The Real Culprit in Global Warming

A lot of scientists, economists, politicians, and just about everybody else has a lot to say about global warming, its causes, and what needs to be done to slow it down or reverse it.

But very few address the real culprit to global warming and fewer, if any, who do address it aren't given a second of mainstream airtime to intelligently debate the issue.

What is the culprit to global warming?

Population growth. In simple terms, there are way too many people in this world.

No, I'm not talking about the doom and gloom predictions of the seventies where people lived stacked on top of each other all starving to death because there won't be enough greenspace left to grow enough crops to feed them all.

I am talking about the effects of over six and a half billion people has on the increased energy needs to clothe, house, and feed all those hungry mouths.

While the US can boast that it has more trees today than in 1900, on a global scale, the world has lost over half of its forests. Trees absorb CO2, a major greenhouse gas. As we clear the forests for more farmland, houses, roads, firewood and...well, you get the picture. It's the same as poking pinholes in your water filter. The filter can only take so many pinholes before it starts letting dirty water get through the faucet.

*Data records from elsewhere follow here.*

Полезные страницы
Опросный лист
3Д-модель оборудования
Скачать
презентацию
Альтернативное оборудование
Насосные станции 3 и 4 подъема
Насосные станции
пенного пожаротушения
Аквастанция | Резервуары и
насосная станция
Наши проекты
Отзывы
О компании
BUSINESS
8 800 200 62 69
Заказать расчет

Six and a half billion people running around need to heat their homes in the winter, cool them in the summer, get to work (translation - drive) and factories need to burn more energy to manufacture more clothes and food, which means more greenhouse gasses are pumped into the atmosphere.

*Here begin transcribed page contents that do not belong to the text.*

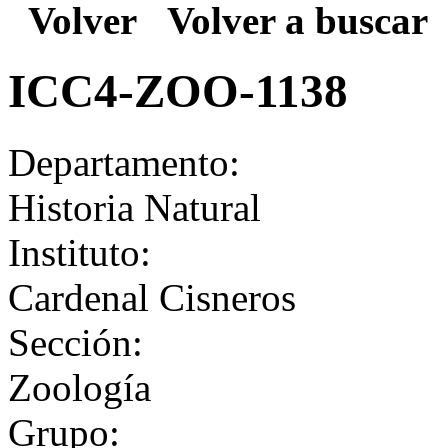
Volver
Volver a buscar
ICC4-ZOO-1138
Departamento:
Historia Natural
Instituto:
Cardenal Cisneros
Sección:
Zoología
Grupo:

It's time to reign in uncontrolled population growth. We could start by mandating those who are slowly unraveling the moral fabric of our society be sterilized to prevent them from reproducing. In this country alone, think of the millions of births that would be prevented to the likes of rapists, murders, theives, religious fundamentalists, serial killers, and child molestors. Expand that policy to a global scale and population growth may actually be reversed.

With less people in the world, we could reforest many areas that would no longer be needed for housing or farmland. Energy companies and factories wouldn't have to produce as much, reducing pollution and greenhouse gasses.

And there will be less people on the road, which is not only good for the environment, but it would mean I might get to work on time tomorrow instead of sitting for an hour in a traffic jam.

Good night all. Time for me to duck on out of here.